[Start of Attachment]
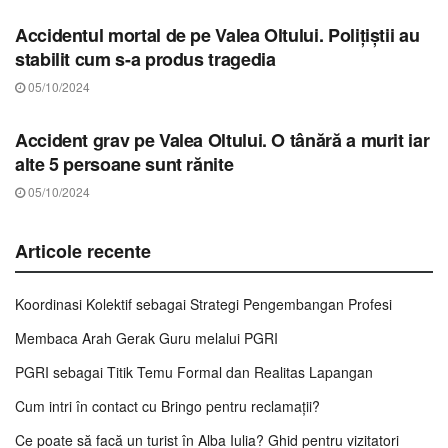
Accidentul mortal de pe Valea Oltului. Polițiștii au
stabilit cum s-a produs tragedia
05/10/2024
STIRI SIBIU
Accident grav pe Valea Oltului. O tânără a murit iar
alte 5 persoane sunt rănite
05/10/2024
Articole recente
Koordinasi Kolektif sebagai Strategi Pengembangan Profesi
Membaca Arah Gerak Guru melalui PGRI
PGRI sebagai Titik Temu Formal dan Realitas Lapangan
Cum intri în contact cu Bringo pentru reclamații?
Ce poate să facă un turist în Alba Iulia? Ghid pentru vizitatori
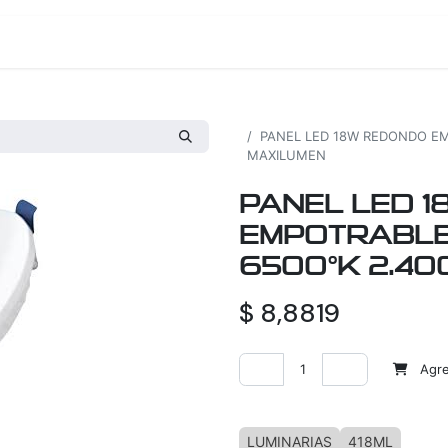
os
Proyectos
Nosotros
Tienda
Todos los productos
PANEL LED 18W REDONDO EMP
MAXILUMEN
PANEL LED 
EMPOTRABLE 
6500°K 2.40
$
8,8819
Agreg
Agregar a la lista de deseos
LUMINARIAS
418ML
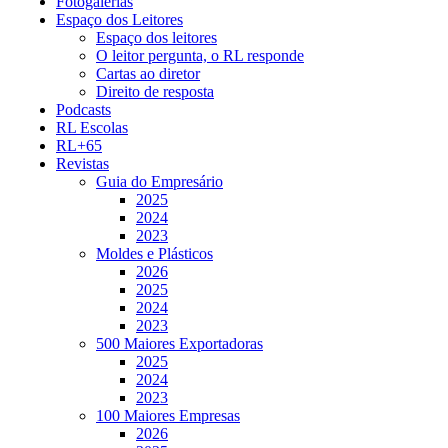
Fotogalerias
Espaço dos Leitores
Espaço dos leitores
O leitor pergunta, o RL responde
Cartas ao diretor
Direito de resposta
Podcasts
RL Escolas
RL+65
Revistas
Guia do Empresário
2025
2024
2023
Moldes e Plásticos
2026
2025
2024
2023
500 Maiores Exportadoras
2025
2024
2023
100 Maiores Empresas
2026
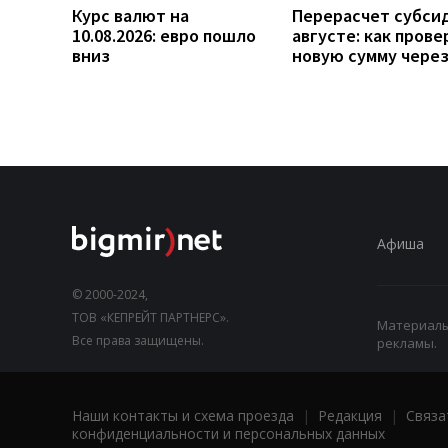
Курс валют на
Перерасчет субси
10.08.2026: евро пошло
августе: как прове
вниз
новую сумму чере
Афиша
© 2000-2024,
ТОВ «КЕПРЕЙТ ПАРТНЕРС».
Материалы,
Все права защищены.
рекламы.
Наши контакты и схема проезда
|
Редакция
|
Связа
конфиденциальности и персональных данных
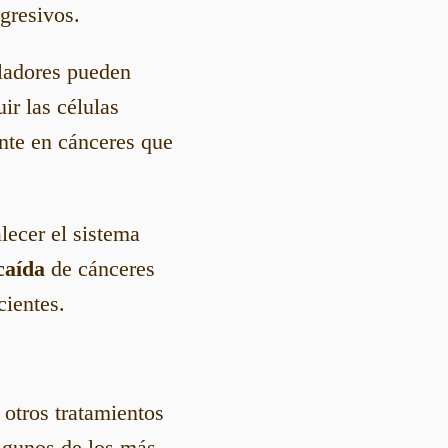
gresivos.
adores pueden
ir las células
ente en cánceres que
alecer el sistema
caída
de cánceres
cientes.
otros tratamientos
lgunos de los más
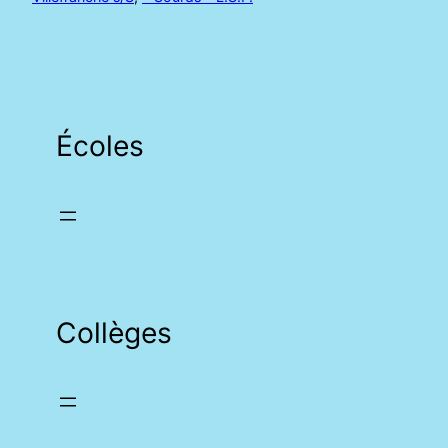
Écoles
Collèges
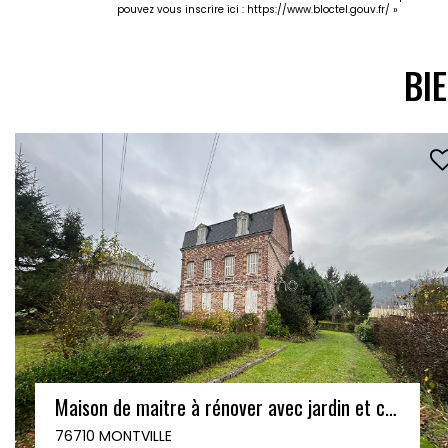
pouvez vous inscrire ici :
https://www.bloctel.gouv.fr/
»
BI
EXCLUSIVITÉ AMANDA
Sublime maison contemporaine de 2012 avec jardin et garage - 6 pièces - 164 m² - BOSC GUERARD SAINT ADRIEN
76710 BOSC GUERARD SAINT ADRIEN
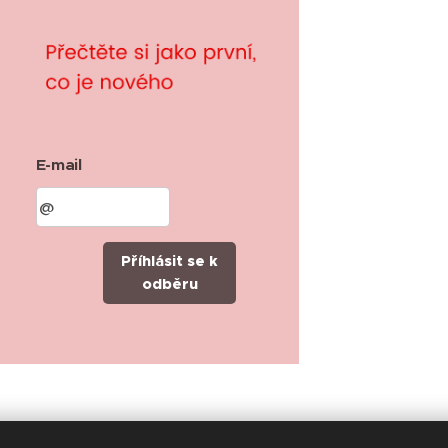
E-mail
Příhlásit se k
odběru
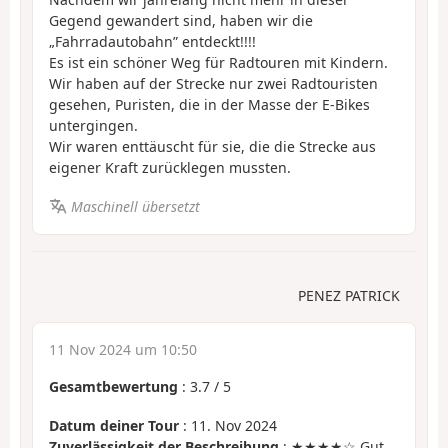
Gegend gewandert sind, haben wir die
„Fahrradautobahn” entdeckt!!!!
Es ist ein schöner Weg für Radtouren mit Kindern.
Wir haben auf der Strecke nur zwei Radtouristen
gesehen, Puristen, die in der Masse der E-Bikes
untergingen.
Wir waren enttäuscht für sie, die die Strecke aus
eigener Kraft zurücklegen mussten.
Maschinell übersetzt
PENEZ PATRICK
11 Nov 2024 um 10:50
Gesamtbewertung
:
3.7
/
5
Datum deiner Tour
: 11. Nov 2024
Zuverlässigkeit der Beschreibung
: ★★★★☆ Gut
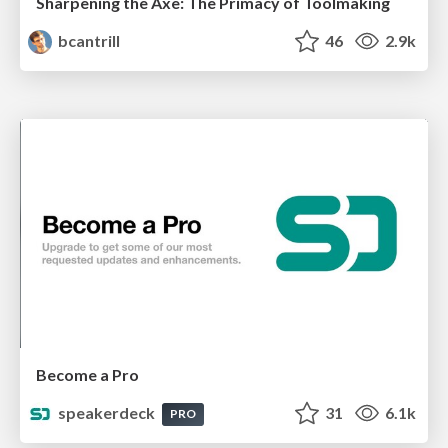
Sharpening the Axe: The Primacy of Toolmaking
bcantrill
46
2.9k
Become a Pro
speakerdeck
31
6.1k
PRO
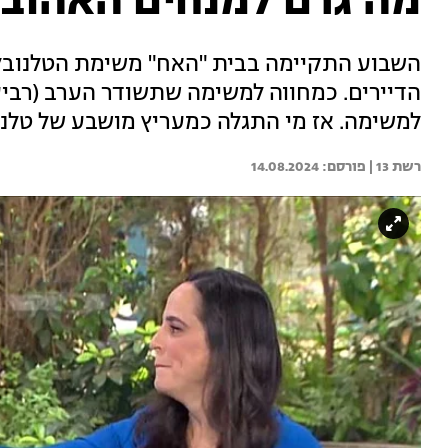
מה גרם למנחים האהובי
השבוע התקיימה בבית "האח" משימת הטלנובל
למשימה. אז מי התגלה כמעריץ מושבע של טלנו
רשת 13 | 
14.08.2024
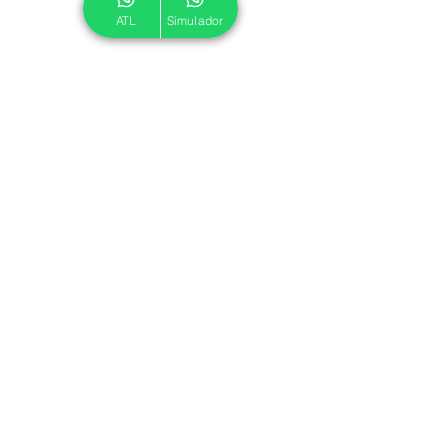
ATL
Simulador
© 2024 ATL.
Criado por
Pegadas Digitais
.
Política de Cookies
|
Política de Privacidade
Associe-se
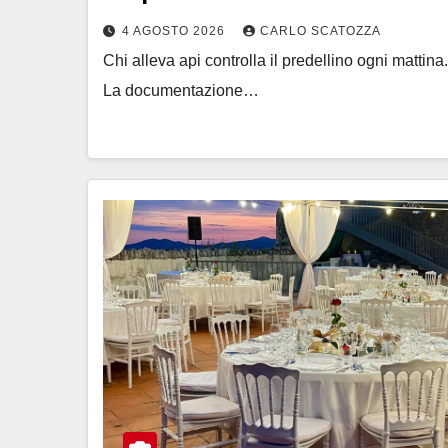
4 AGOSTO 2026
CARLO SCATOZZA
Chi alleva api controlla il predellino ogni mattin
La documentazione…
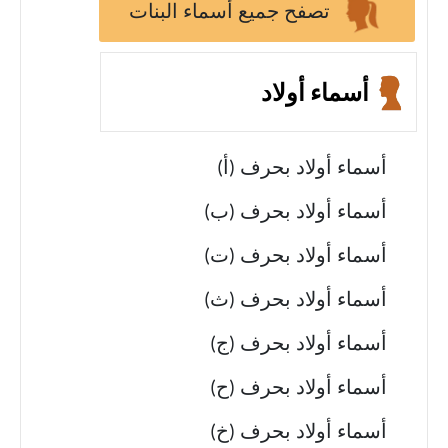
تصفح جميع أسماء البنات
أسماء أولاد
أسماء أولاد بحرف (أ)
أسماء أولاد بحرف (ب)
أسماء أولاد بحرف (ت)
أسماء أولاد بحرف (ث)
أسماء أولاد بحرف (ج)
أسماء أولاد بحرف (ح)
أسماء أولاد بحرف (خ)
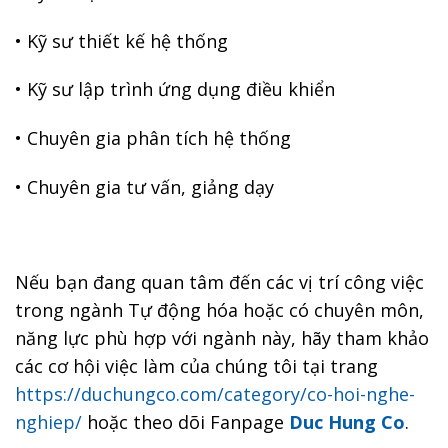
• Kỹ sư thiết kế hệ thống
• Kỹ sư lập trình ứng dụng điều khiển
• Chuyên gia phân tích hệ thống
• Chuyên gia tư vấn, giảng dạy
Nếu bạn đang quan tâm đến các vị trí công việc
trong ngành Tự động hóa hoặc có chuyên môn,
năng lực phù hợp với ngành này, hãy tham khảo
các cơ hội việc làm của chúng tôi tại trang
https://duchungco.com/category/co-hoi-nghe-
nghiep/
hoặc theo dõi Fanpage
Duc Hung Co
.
[End of Attachment]
[Start of Attachment]
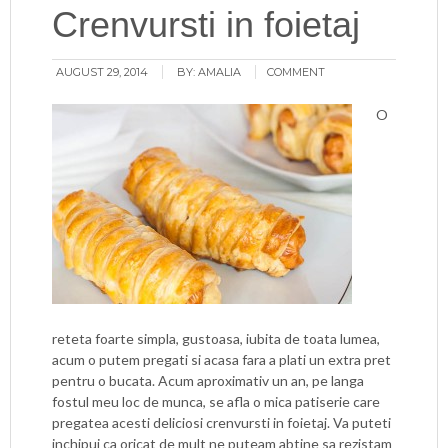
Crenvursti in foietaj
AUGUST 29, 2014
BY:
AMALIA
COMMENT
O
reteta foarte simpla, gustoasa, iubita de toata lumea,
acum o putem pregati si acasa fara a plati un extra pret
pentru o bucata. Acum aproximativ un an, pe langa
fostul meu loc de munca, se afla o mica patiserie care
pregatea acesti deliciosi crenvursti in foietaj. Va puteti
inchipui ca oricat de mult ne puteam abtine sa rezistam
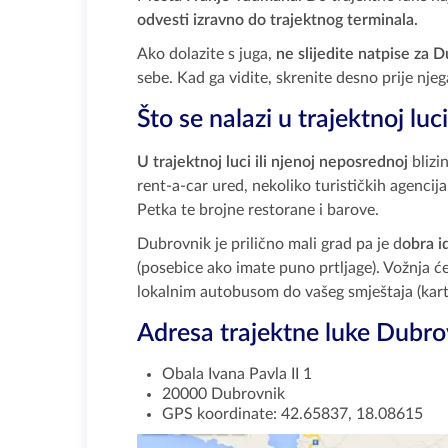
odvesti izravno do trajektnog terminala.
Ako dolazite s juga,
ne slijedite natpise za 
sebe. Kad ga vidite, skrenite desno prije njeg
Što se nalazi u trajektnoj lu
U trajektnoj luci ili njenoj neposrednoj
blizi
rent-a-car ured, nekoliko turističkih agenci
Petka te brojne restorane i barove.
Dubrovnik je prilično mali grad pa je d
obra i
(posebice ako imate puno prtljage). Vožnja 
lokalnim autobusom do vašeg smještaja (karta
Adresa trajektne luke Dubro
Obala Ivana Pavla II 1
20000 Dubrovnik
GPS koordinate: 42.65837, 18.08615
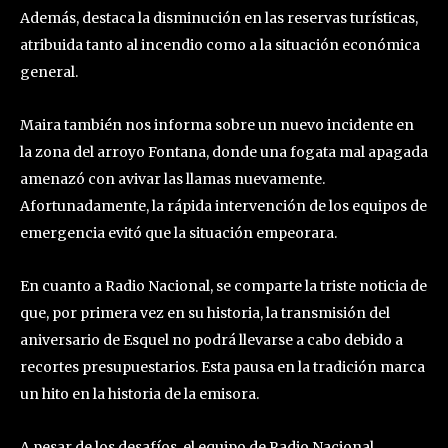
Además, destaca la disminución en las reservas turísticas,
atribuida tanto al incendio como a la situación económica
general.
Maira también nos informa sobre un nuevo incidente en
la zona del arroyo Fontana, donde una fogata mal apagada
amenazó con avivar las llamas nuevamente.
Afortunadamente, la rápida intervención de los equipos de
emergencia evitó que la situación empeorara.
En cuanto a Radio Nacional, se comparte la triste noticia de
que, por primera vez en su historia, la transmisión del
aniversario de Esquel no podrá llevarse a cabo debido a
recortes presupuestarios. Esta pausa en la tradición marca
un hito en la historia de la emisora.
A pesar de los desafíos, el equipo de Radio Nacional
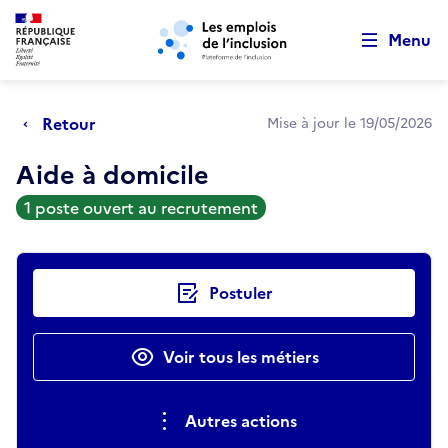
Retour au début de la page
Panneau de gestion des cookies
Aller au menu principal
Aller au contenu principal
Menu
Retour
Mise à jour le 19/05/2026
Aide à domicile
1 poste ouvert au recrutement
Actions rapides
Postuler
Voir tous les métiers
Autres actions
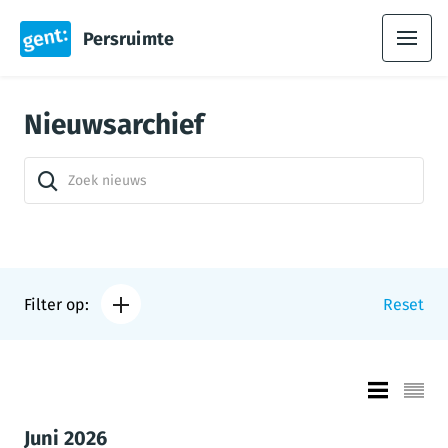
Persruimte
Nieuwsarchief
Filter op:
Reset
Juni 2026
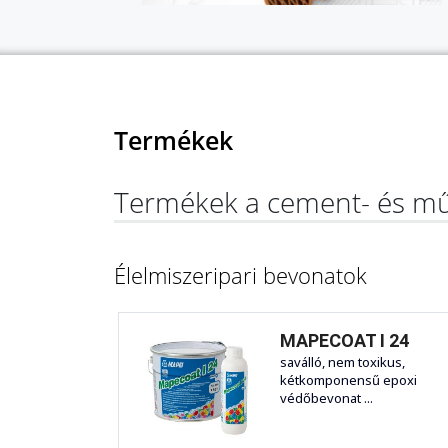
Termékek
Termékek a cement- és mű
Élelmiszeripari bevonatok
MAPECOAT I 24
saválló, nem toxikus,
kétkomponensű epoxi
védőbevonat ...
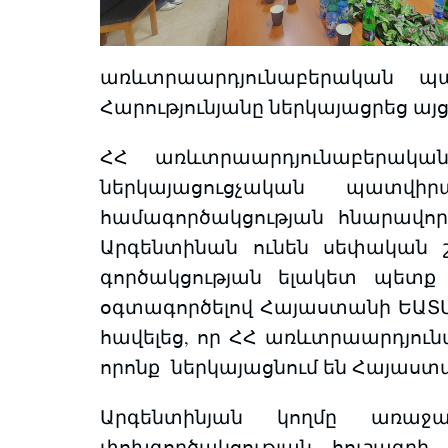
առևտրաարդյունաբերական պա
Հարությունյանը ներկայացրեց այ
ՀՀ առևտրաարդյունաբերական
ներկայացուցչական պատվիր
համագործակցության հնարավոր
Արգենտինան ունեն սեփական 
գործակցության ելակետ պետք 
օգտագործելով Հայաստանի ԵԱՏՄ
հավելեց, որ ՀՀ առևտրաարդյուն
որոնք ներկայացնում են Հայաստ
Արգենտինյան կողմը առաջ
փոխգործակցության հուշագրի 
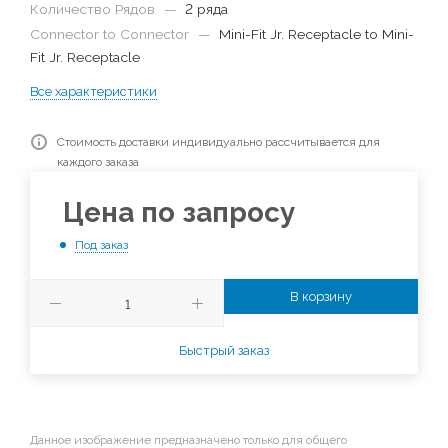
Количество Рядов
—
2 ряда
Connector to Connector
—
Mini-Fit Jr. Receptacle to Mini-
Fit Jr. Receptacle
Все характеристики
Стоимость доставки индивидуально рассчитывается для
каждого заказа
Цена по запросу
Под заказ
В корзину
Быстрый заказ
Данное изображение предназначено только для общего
[End of Attachment]
[Start of Attachment]
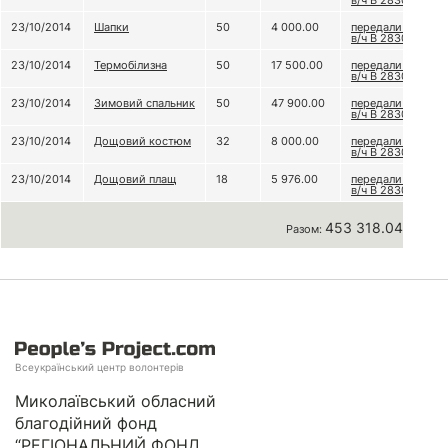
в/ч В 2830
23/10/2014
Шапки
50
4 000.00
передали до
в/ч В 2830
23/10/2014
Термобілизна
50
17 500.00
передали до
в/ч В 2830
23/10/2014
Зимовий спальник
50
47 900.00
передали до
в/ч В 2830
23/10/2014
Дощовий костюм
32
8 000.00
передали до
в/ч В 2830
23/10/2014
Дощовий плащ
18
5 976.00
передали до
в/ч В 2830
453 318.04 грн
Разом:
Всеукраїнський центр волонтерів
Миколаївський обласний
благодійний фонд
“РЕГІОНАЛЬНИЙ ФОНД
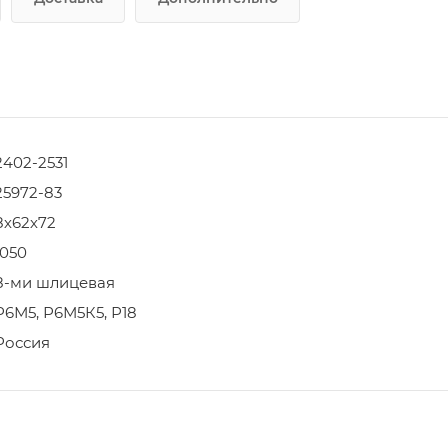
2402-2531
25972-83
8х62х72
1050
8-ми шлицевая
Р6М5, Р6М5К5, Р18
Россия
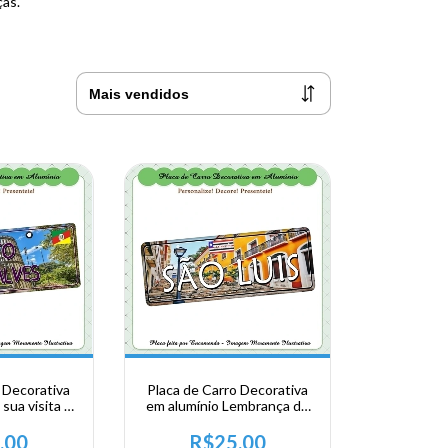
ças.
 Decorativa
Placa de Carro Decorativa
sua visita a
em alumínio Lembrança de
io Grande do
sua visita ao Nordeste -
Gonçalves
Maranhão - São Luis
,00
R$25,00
[End of Attachment]
**What you are asked to do:** Range to copy from the records above: the line containing "Accidentul mortal de" to the line containing "ir las células", both included. Output those lines exactly and only those, skipping pictures.

**Task output:**
Accidentul mortal de pe Valea Oltului. Polițiștii au
stabilit cum s-a produs tragedia
05/10/2024
STIRI SIBIU
Accident grav pe Valea Oltului. O tânără a murit iar
alte 5 persoane sunt rănite
05/10/2024
Articole recente
Koordinasi Kolektif sebagai Strategi Pengembangan Profesi
Membaca Arah Gerak Guru melalui PGRI
PGRI sebagai Titik Temu Formal dan Realitas Lapangan
Cum intri în contact cu Bringo pentru reclamații?
Ce poate să facă un turist în Alba Iulia? Ghid pentru vizitatori
os
Proyectos
Nosotros
Tienda
Todos los productos
PANEL LED 18W REDONDO EMP
MAXILUMEN
PANEL LED 
EMPOTRABLE 
6500°K 2.40
$
8,8819
Agreg
Agregar a la lista de deseos
LUMINARIAS
418ML
Fotogalerias
Espaço dos Leitores
Espaço dos leitores
O leitor pergunta, o RL responde
Cartas ao diretor
Direito de resposta
Podcasts
RL Escolas
RL+65
Revistas
Guia do Empresário
2025
2024
2023
Moldes e Plásticos
2026
2025
2024
2023
500 Maiores Exportadoras
2025
2024
2023
100 Maiores Empresas
2026
Курс валют на
Перерасчет субси
10.08.2026: евро пошло
августе: как прове
вниз
новую сумму чере
Афиша
© 2000-2024,
ТОВ «КЕПРЕЙТ ПАРТНЕРС».
Материалы,
Все права защищены.
рекламы.
Наши контакты и схема проезда
|
Редакция
|
Связа
конфиденциальности и персональных данных
gresivos.
adores pueden
ir las células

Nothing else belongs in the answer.